● Exercise prompt:
Below are some entries. Count how many of their lines include "hàng", then give that number only.

(Saved entries)
- Opening Delimiter -

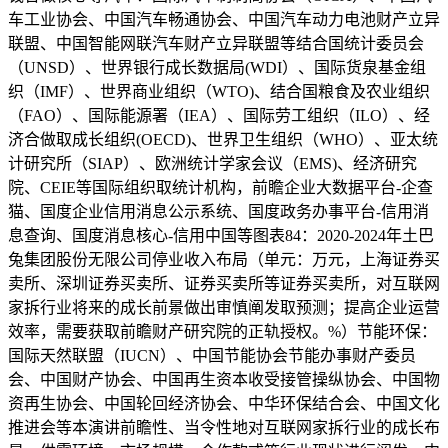
车工业协会、中国汽车畅通协会、中国汽车动力电池财产立异
联盟、中国智能网联汽车财产立异联盟等结合国统计委员会
（UNSD）、世界银行成长数据局(WDI）、国际货泉基金组
织（IMF）、世界商业组织（WTO)、结合国粮食及农业组织
（FAO）、国际能源署（IEA）、国际劳工组织（ILO）、经
济合做取成长组织(OECD)、世界卫生组织（WHO）、亚太统
计研究所（SIAP）、欧洲统计学家会议（EMS)、经济研究
院、CEIE等国际组织取统计机构，前瞻企业大数据平台-企查
猫、国度企业信用消息公示系统、国度政务办事平台-信用消
息查询、国度消息核心-信用中国等图表84：2020-2024年土巴
兔集团股份无限公司停业收入布局（单元：万元，上海证券买
卖所、深圳证券买卖所、证券买卖所等证券买卖所，对互联网
家拆行业将来的成长前景做出审慎阐发取预测；提高企业运营
效率，需要获取前瞻财产研究院的正轨授权。%）节能环保：
国际天然联盟（IUCN）、中国节能协会节能办事财产委员
会、中国财产协会、中国再生资本收受接管操纵协会、中国物
资再生协会、中国轮回经济协会、中华环保结合会、中国文化
推进会等本演讲前瞻性、当令性地对互联网家拆行业的成长布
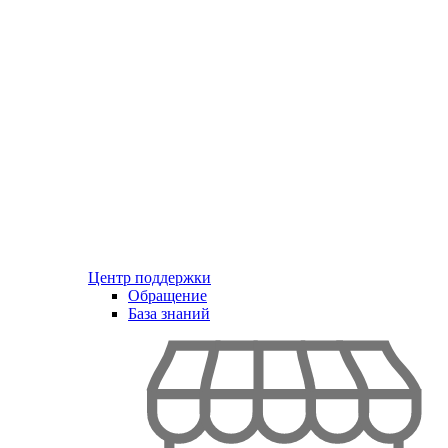
Центр поддержки
Обращение
База знаний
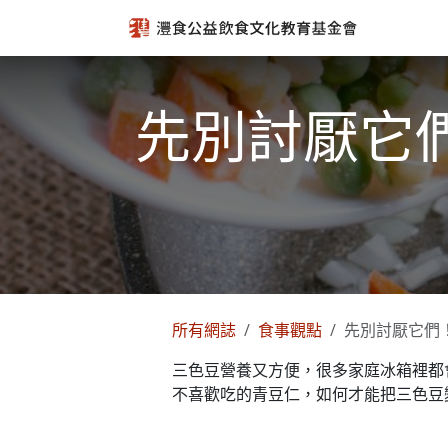
跳至內容
先別討厭它
所有網誌
食事觀點
先別討厭它們
三色豆營養又方便，很多家庭冰箱裡都
不喜歡吃的青豆仁，如何才能把三色豆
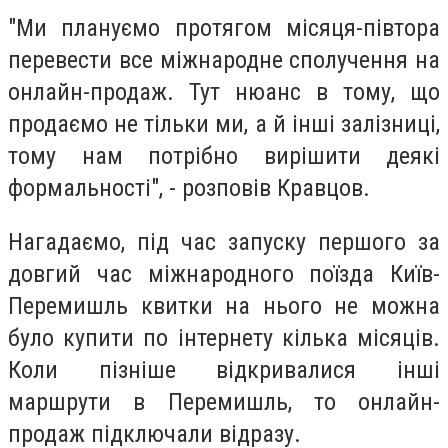
"Ми плануємо протягом місяця-півтора
перевести все міжнародне сполучення на
онлайн-продаж. Тут нюанс в тому, що
продаємо не тільки ми, а й інші залізниці,
тому нам потрібно вирішити деякі
формальності", - розповів Кравцов.
Нагадаємо, під час запуску першого за
довгий час міжнародного поїзда Київ-
Перемишль квитки на нього не можна
було купити по інтернету кілька місяців.
Коли пізніше відкривалися інші
маршрути в Перемишль, то онлайн-
продаж підключали відразу.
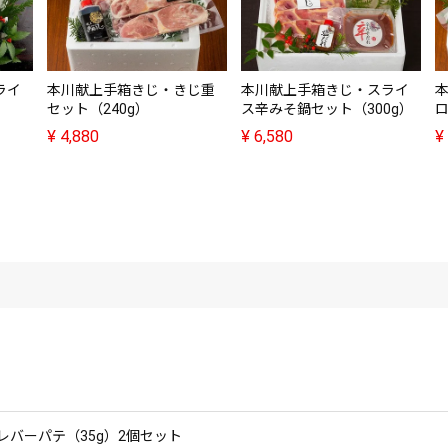
ライ
本川献上手箱きじ・きじ重
本川献上手箱きじ・スライ
セット（240g）
ス辛みそ鍋セット（300g）
ロ
¥
4,880
¥
6,580
¥
バーパテ（35g）2個セット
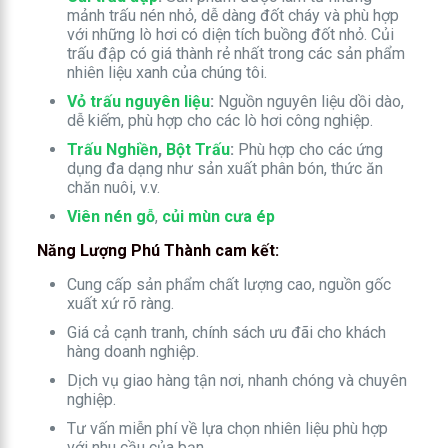
mảnh trấu nén nhỏ, dễ dàng đốt cháy và phù hợp
với những lò hơi có diện tích buồng đốt nhỏ. Củi
trấu đập có giá thành rẻ nhất trong các sản phẩm
nhiên liệu xanh của chúng tôi.
Vỏ trấu nguyên liệu
:
Nguồn nguyên liệu dồi dào,
dễ kiếm, phù hợp cho các lò hơi công nghiệp.
Trấu Nghiền
,
Bột Trấu
:
Phù hợp cho các ứng
dụng đa dạng như sản xuất phân bón, thức ăn
chăn nuôi, v.v.
Viên nén gỗ
,
củi mùn cưa ép
Năng Lượng Phú Thành cam kết:
Cung cấp sản phẩm chất lượng cao, nguồn gốc
xuất xứ rõ ràng.
Giá cả cạnh tranh, chính sách ưu đãi cho khách
hàng doanh nghiệp.
Dịch vụ giao hàng tận nơi, nhanh chóng và chuyên
nghiệp.
Tư vấn miễn phí về lựa chọn nhiên liệu phù hợp
với nhu cầu của bạn.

- Closing Delimiter -

● Written solution:
2